Here’s a quick overview of some of the items the College Station City Council will be discussing at its workshop and regular meetings on Thursday, Jan. 26. This blog is not a complete and official agenda.
The workshop and regular meetings can be watched live on Suddenlink Ch. 19, or online. Previous council meetings are archived on the website. A live blog from the meetings will be posted on this site and can also be accessed through the city’s Facebook page.
Workshop Meeting (3 p.m.)
Tax Abatement Guidelines
The council will hear a presentation regarding the city’s tax abatement guidelines, and will later consider adopting the guidelines as part of the consent agenda in the regular meeting. Local governments often use tax abatement as an economic development tool to attract new industry and commercial enterprises, and to encourage the retention and development of existing businesses. According to the Texas Comptroller, more than 700 tax abatement agreements have been executed by local governments in the state since the early 1980s. The presentation will include an overview of the tax abatement process and describe the statutory requirements for entering into an agreement and designating a reinvestment zone, if the city ever wishes to do so.

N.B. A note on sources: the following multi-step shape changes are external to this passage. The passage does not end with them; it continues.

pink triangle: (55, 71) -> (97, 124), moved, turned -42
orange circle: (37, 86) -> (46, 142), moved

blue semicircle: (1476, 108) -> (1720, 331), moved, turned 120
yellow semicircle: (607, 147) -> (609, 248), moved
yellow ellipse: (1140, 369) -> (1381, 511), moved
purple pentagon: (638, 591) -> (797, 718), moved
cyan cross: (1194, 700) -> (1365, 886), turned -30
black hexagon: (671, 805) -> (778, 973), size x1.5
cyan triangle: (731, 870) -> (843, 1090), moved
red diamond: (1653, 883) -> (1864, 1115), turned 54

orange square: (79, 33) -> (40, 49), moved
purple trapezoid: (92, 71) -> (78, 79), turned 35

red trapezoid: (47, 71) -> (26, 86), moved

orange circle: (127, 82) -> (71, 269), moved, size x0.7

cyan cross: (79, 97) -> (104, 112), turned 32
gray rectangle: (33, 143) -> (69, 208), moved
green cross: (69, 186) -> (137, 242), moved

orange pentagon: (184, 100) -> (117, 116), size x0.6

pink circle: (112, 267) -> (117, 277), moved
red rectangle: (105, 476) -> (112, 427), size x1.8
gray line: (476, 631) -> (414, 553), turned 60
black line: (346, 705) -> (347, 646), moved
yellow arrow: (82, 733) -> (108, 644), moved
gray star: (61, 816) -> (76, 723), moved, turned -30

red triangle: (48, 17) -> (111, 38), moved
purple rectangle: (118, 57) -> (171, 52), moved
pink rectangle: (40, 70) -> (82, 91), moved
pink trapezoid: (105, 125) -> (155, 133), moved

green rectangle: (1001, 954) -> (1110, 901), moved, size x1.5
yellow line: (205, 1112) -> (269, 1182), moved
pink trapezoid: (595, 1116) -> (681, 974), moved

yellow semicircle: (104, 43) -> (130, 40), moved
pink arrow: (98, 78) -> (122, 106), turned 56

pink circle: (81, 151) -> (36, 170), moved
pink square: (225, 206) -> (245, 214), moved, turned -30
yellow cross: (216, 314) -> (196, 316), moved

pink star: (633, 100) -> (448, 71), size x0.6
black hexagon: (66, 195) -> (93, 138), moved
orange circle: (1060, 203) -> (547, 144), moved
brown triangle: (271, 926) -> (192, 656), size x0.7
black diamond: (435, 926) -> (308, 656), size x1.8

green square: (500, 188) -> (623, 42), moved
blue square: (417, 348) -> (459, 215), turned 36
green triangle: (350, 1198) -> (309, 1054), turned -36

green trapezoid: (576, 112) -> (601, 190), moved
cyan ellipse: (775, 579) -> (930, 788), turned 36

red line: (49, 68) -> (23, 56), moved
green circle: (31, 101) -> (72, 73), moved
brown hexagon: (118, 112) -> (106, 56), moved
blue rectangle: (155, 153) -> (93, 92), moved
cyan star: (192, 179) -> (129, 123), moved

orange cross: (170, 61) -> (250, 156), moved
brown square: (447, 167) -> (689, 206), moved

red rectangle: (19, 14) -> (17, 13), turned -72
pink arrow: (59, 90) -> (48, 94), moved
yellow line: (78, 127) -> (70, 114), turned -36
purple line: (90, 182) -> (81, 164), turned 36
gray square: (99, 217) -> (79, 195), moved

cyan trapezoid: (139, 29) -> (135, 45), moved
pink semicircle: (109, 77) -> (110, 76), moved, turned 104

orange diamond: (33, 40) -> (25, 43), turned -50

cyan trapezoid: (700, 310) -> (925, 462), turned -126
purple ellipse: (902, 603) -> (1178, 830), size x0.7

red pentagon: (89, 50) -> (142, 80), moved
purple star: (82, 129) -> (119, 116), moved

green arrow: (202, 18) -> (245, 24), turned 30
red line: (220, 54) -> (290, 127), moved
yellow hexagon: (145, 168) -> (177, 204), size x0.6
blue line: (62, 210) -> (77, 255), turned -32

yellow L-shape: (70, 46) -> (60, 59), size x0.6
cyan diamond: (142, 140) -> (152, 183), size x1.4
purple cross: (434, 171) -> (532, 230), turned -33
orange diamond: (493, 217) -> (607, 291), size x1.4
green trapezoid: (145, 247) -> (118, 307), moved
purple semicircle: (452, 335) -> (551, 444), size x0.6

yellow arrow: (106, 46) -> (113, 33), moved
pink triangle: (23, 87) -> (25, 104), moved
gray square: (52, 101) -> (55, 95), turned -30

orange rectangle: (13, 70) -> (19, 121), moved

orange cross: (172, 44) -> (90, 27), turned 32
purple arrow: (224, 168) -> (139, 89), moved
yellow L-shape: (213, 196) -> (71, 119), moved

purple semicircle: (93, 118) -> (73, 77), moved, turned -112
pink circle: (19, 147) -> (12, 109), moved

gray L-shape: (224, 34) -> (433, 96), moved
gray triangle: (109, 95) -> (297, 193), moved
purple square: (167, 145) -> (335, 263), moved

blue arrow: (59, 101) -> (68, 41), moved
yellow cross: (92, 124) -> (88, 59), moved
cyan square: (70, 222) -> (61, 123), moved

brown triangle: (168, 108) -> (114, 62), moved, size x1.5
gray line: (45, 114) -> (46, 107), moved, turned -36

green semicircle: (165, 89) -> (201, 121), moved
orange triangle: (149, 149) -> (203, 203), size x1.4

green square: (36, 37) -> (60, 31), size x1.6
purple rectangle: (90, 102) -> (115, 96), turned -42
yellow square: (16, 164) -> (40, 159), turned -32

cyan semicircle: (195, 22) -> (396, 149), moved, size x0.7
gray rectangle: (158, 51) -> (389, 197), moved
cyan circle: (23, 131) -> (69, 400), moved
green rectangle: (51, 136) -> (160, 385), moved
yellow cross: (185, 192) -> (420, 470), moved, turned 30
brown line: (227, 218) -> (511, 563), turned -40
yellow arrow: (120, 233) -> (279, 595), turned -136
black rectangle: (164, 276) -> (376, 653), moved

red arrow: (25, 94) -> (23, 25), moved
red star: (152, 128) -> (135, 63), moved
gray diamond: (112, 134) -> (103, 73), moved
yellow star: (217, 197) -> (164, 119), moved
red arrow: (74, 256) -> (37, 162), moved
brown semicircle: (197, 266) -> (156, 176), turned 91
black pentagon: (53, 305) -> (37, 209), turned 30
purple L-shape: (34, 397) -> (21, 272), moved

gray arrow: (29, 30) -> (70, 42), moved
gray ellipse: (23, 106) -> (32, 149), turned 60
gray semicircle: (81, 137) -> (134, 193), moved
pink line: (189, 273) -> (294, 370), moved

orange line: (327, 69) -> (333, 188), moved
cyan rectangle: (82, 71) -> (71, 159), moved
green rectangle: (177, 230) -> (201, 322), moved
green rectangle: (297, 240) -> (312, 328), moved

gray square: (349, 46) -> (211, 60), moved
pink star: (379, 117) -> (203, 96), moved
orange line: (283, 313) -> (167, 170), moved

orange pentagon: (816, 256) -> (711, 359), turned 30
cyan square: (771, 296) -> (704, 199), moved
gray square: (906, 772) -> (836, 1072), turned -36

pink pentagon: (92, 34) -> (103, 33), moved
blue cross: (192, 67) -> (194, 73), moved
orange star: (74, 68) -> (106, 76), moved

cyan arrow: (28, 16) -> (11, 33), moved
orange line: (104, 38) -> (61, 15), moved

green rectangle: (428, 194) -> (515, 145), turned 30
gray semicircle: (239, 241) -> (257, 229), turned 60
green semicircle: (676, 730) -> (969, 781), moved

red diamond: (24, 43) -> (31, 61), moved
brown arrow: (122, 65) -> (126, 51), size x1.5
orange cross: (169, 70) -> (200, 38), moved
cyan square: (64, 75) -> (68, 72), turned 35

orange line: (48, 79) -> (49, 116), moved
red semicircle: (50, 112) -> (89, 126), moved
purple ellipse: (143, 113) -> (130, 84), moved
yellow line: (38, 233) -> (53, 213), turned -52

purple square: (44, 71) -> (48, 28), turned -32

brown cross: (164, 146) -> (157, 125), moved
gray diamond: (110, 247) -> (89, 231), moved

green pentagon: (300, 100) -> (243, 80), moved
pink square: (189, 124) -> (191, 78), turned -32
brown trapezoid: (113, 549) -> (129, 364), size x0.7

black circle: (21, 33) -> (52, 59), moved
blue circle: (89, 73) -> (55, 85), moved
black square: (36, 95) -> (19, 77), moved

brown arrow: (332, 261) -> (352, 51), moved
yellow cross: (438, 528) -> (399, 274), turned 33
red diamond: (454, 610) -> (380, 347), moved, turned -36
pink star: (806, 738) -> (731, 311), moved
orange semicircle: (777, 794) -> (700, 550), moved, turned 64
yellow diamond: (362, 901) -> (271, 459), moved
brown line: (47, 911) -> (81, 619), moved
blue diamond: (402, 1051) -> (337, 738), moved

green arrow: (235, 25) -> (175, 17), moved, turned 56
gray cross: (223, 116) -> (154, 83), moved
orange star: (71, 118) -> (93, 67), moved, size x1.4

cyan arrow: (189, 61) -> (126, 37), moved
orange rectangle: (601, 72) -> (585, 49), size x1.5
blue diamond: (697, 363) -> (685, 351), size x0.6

Neighborhood, District and Master Plans
The council will receive an update on current and pending neighborhood, district and master plans, including the Southside Neighborhood Plan, the Wellborn District Plan and the Economic Development Master Plan. The city’s Comprehensive Plan identifies the need for focused smaller area plans as well as master plans for functional areas such as water and economic development. The council will review the plan development process, the plan implementation and monitoring process and details of the process for plans being developed in 2012.
Regular Meeting (7 p.m.)
This is not a complete list of consent agenda items. Click here to view all the consent items.
Wolf Pen Creek TIRZ Repayment to Brazos County
The council will consider approving a payment of $570,783 to Brazos County in unspent funds from the Wolf Pen Creek Tax Increment Refinance Zone (TIRZ). When the TIRZ expired at the end of 2009, almost $2.5 million was not contractually obligated and must now be returned to the participating entities. The remaining funds will go to the College Station Independent School District ($1,235,043) and the City of College Station ($645,991).
Tax Abatement Guidelines
The council will consider adopting the city’s tax abatement guidelines until a comprehensive set of economic development guidelines is drafted as part of the Economic Development Master Plan. The guidelines do not commit the city to provide tax abatements, and all requests must be approved by the council. The last economic development guidelines, which included a tax abatement component, were adopted in 2008.
Regular Meeting (7 p.m.)
FY 2012 Budget Amendment
After a public hearing, the council will consider approving an $8.5 million budget amendment for the 2011-2012 Fiscal Year, which includes four inter-fund transfers totaling $2.7 million. The amendment includes $5.2 million for the defeasance of the convention center land debt, and $570,784 for repaying Brazos County the remaining funds from the Wolf Pen Creek Tax Increment Reinvestment Zone. It also rolls over $2.3 million in budgeted expenses from FY 2011 projects that weren’t completed. For more details on the inter-fund transfers and amendment items, see pages 32-34 in the council packet.
Rezoning: 4050 Holleman Dr. South
After a public hearing, the council will consider rezoning 10.4 acres at 4050 Holleman Dr. South, near the Las Palomas Subdivision, to allow townhomes, duplexes, and apartments with a maximum of 20 dwelling units per acre. If the development occurs on the subject tract as multi-family, a 10-foot planted buffer and a fence will be required along the property line of the Great Oaks Subdivision.
Rezoning: 12900 Old Wellborn Rd.
After a public hearing, the council will consider rezoning 2.39 acres at 12900 Old Wellborn Rd., near the intersection with North Graham Road, to allow for retail sales, warehousing and fabrication of building products and building supplies.
RV Parking in Residential Areas
At the request of a number of residents, the council will consider amending the traffic code to prohibit the parking, storing or standing of recreational vehicles on front yards or lawns, including driveways, of residential properties. The code defines recreational vehicles as “any motor vehicle or trailer designed or used as a travel trailer, camper, motor home, tent trailer, boat, boat trailer, camping trailer, or other similar purposes.”
The current code allows recreational vehicles to be parked or stored in front yards without exception. However, the vehicles are not permitted to be parked on the street for more than 72 hours in any 30-day period. Under the proposed amendment, recreational vehicles could be parked in residential driveways for up to 72 hours in any 30-day period, and could still be stored in back yards as long as they were screened from public view. Subdivisions zoned A-O Agricultural Open and A-OR Rural Residential, which includes Foxfire, Williams Creek and Bird Pond Estates, would remain exempt because of their required large lot size.
After registered Homeowner and Neighborhood Associations were notified, a stakeholder meeting was held on Jan. 10, but attracted few participants. Those in attendance favored the proposed amendment.